■ **Exercise brief**
Pull out each line of the data that includes the word "σχολίων".
━━━ Data for analysis ━━━
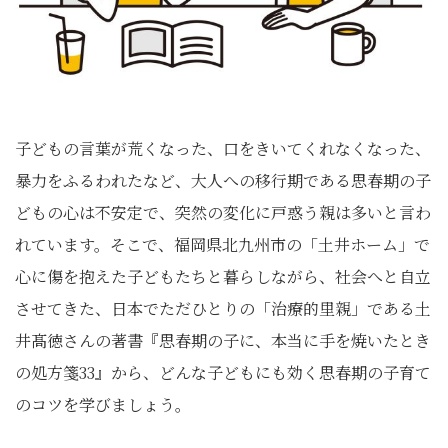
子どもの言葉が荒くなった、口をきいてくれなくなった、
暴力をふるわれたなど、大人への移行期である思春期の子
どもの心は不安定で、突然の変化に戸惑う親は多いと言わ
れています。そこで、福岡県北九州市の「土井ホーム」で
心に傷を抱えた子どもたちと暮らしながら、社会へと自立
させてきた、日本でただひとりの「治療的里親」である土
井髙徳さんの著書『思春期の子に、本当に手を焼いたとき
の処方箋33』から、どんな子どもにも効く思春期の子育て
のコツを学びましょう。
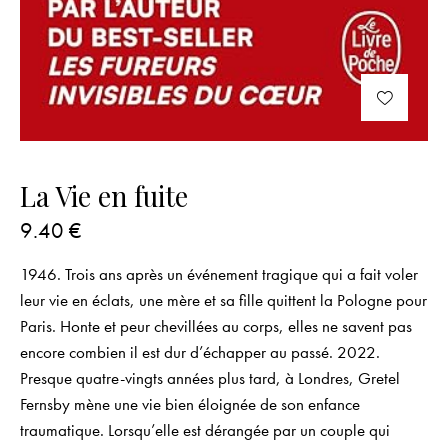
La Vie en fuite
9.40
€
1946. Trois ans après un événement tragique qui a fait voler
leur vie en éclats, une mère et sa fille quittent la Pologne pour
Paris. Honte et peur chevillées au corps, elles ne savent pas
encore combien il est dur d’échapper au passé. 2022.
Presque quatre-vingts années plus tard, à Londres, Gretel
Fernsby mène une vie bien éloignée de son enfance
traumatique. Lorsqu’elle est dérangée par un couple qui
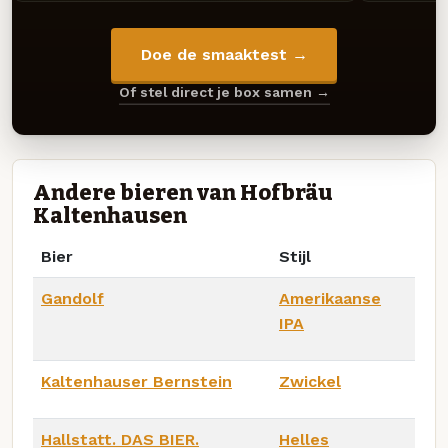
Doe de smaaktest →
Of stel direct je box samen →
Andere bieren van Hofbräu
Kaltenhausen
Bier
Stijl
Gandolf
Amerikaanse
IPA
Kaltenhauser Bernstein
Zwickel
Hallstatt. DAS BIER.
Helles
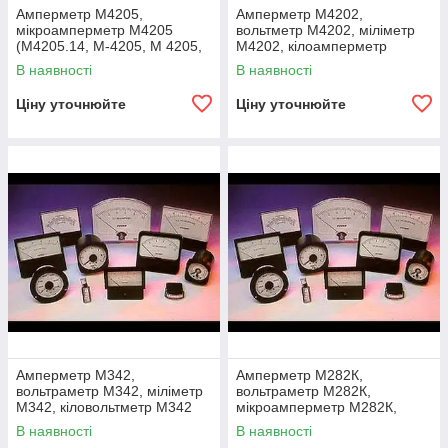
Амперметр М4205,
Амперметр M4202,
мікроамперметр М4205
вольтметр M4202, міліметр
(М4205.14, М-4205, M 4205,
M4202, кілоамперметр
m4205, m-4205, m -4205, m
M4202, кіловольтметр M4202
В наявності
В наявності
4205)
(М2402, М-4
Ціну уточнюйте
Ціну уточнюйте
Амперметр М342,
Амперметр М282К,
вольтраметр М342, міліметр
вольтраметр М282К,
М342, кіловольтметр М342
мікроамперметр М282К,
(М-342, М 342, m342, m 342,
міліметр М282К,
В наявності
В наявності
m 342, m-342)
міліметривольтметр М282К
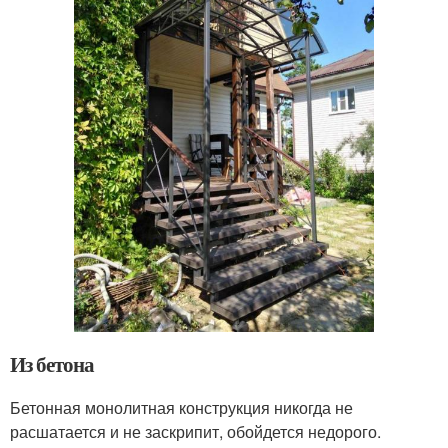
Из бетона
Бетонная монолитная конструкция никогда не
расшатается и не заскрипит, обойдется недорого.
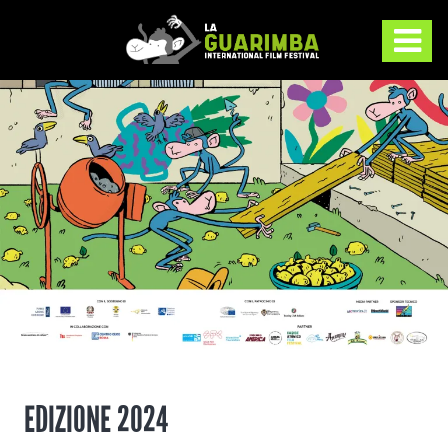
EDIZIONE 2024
━━━
━━━ Data for analysis ━━━
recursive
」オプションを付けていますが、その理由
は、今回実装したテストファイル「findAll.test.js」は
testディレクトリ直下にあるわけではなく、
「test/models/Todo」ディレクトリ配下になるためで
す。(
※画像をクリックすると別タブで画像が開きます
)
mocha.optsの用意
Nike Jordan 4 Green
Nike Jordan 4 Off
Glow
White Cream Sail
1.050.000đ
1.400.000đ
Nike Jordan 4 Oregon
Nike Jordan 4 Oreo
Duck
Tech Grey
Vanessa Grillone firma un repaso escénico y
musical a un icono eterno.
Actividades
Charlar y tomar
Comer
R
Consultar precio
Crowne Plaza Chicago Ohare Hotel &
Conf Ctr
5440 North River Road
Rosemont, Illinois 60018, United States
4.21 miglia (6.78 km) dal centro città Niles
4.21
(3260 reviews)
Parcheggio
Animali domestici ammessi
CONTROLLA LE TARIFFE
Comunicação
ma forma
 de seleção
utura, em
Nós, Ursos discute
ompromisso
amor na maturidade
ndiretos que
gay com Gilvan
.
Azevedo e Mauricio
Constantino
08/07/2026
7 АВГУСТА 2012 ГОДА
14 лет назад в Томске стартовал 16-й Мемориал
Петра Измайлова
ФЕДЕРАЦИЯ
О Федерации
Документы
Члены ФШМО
━━━
━━━ Data for analysis ━━━
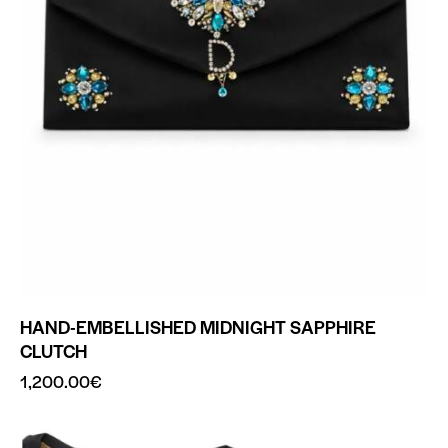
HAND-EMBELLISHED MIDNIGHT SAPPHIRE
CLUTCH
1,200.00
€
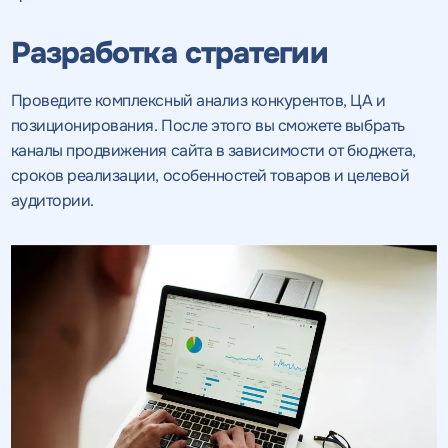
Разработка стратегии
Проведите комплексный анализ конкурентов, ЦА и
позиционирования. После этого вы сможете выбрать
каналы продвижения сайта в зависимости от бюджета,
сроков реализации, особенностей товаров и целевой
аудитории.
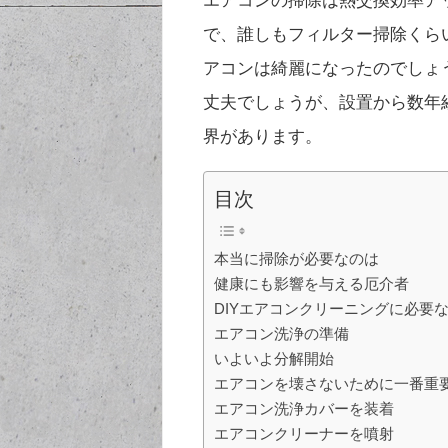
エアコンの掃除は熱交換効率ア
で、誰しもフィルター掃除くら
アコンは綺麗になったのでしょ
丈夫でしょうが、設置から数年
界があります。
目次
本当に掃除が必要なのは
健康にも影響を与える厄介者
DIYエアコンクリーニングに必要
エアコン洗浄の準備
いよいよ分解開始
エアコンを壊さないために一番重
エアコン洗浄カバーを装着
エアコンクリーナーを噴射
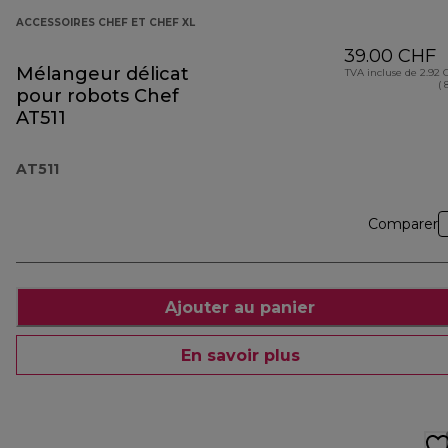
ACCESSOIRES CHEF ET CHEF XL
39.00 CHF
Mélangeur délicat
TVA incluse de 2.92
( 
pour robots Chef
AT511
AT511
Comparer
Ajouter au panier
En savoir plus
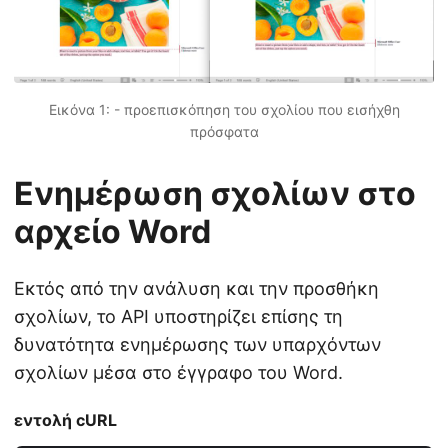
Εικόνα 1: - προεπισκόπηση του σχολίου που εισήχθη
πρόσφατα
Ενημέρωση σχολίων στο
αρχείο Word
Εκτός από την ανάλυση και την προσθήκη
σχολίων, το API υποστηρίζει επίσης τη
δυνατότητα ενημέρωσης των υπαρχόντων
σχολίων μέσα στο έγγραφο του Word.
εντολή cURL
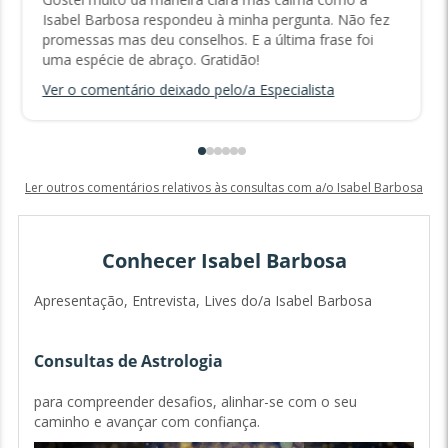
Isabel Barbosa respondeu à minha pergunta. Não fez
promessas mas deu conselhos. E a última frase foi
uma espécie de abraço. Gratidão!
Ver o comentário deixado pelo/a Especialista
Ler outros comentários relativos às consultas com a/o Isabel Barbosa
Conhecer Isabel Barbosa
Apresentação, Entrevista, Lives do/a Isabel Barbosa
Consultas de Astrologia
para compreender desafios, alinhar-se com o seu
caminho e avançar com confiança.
━━━
■ **Answer to this exercise**
Ενημέρωση σχολίων στο
σχολίων, το API υποστηρίζει επίσης τη
σχολίων μέσα στο έγγραφο του Word.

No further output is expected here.